Monday, May 12, 2008

Chickens on the grass, alas

In the May 4 New York Times, Frank Rich wrote a column called "The All-White Elephant In the Room," a cogent discussion of the double standard which the mainstream media apply to political candidates and their embarrassing spiritual advisers. Citing some of the anti-Catholic and anti-gay antics of John Hagee, a supporter of John McCain, Rich observes, "Mr. Hagee's videos have never had the same circulation on television as [Jeremiah] Wright's. A sonorous white preacher spouting venom just doesn't have the telegenic zing of a theatrical black man. Perhaps that's why virtually no one has rebroadcast the highly relevant prototype for Mr. Wright's fiery claim that 9/11 was America's chickens "coming home to roost." That would be the September 13, 2001, televised exchange between Pat Robertson and Jerry Falwell, who blamed the attacks on America's abortionists, feminists, gays and A.C.L.U. lawyers."

Well, not entirely. Recall Senator Obama's remarkable speech in Philadelphia, in which he observed that his former pastor came out of an earlier era. So do I, and I remember that phrase. In November 1963, shortly after the assassination of John Kennedy, Malcolm X observed, "Chickens coming home to roost never did make me sad." He was talking about centuries of violence against black Americans, then escalating in response to the civil rights movement (Medgar Evers had been murdered a few weeks earlier).

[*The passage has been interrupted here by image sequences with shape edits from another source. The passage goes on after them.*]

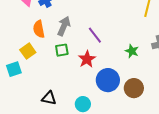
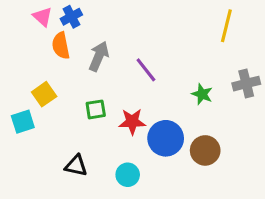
orange semicircle: (39, 29) -> (61, 46), moved
green square: (62, 50) -> (96, 109), moved
red star: (87, 59) -> (132, 122), moved, turned 30

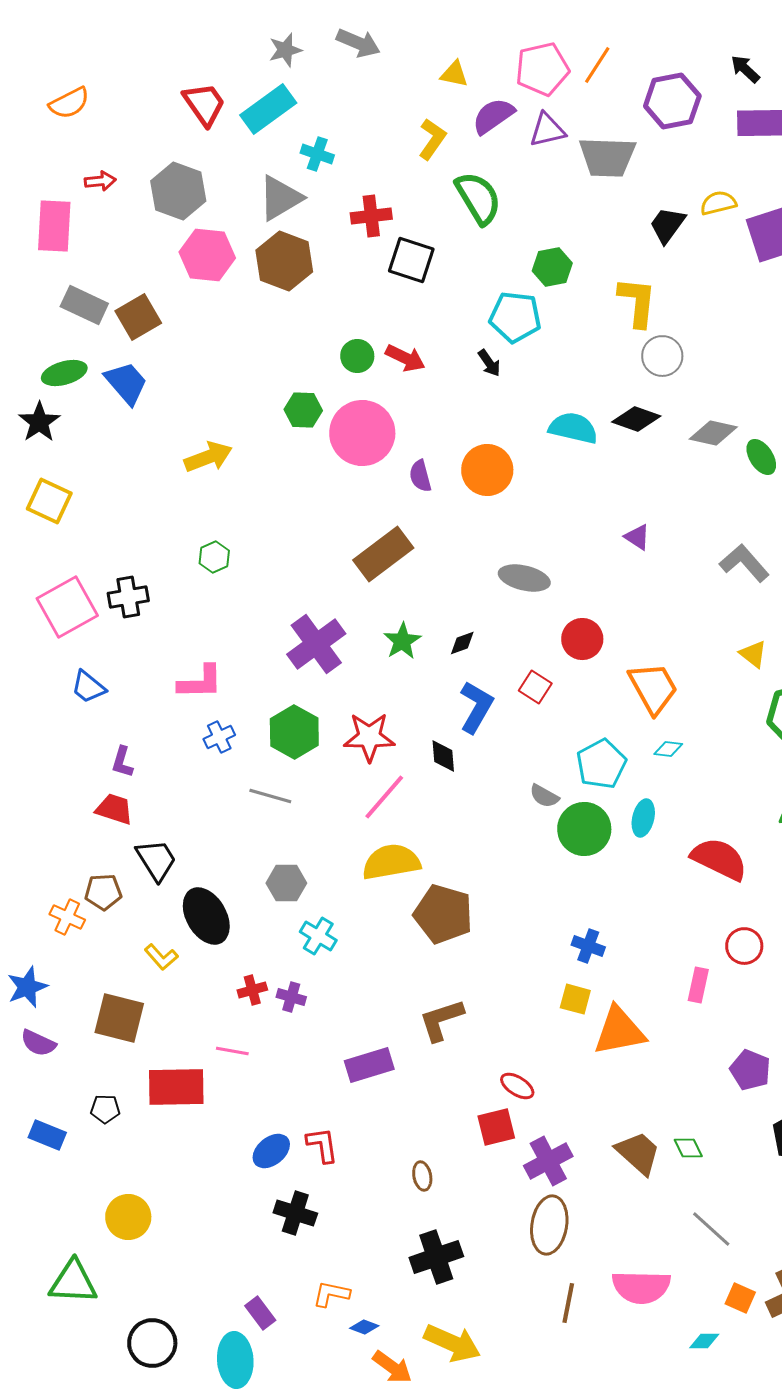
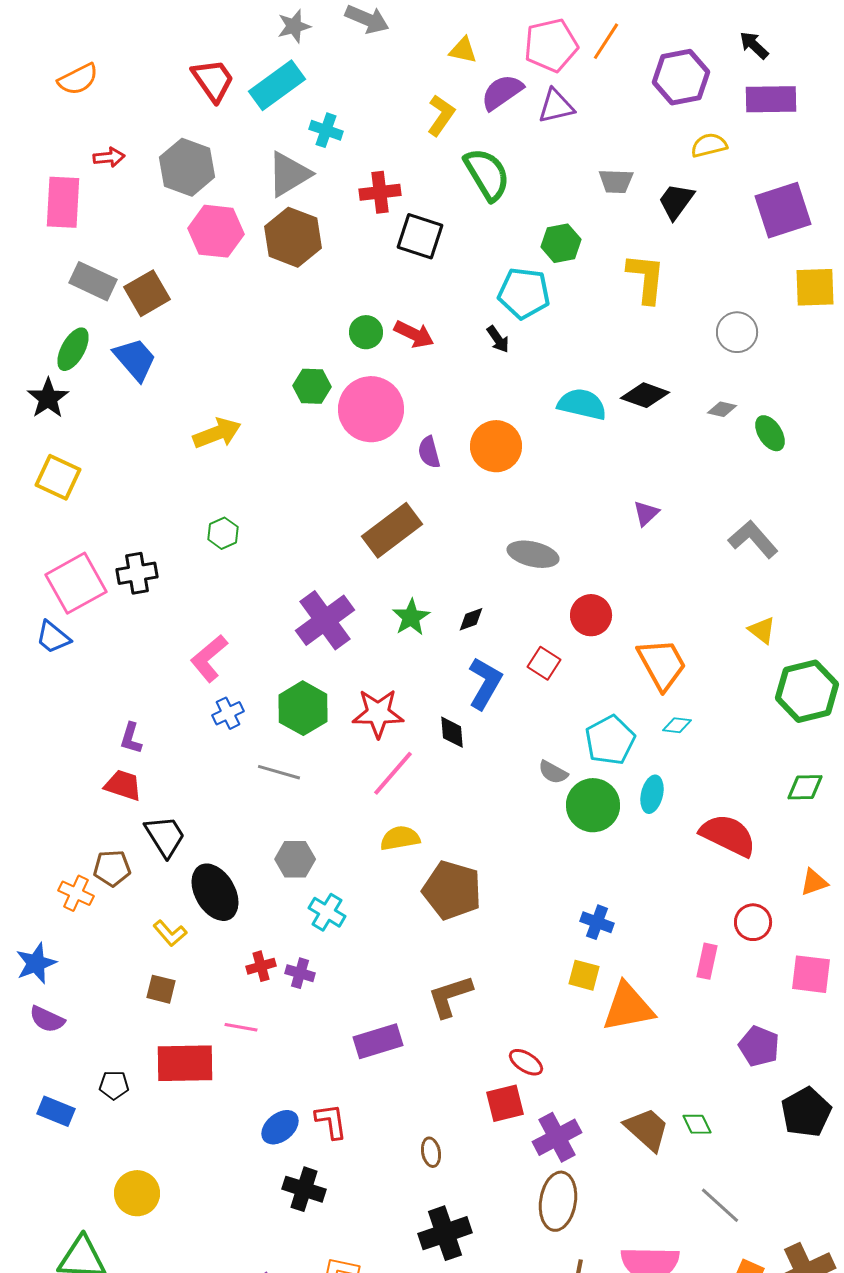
gray trapezoid: (607, 157) -> (616, 181), moved, size x0.6
yellow semicircle: (718, 203) -> (709, 145), moved
gray circle: (662, 356) -> (737, 332), moved
green ellipse: (64, 373) -> (73, 349), turned -45
gray diamond: (713, 433) -> (722, 409), size x0.6
purple triangle: (637, 537) -> (646, 513), turned 44
pink L-shape: (200, 682) -> (209, 658), turned 141
blue trapezoid: (88, 687) -> (53, 637), moved
yellow semicircle: (391, 862) -> (400, 838), size x0.7
brown square: (119, 1018) -> (161, 989), moved, size x0.6

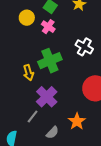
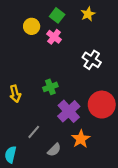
green cross: (50, 61) -> (50, 87), moved, size x0.6
yellow arrow: (28, 73) -> (15, 94), moved
purple cross: (47, 97) -> (69, 111), moved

White Americans not actively engaged in the violence tended to view it with indifference. Now violence had claimed the most powerful white man in the country, and Malcolm was nauseated at the outpouring of anger and grief. "Violence is as American as cherry pie," he also noted, and no sane person could disagree. Had cable news existed in 1963, Malcolm's roosting chickens would have been more ubiquitous than Ruby shooting Oswald. Black men's violence is more...violent than white men's, their racism more deplorable, this religious extremism more extreme. I don't know why, but that's how it is.

Rev. Wright's analysis of 9/11 as a response to American foreign policy is more reality-based than that of the two ghouls on The 700 Club, but in the realm of religion, irrationality is never far beneath the surface. Politicians cannot afford to fall under its spell, lest they create regimes as pious, delusional, and morally bankrupt as the present one. And that we cannot afford.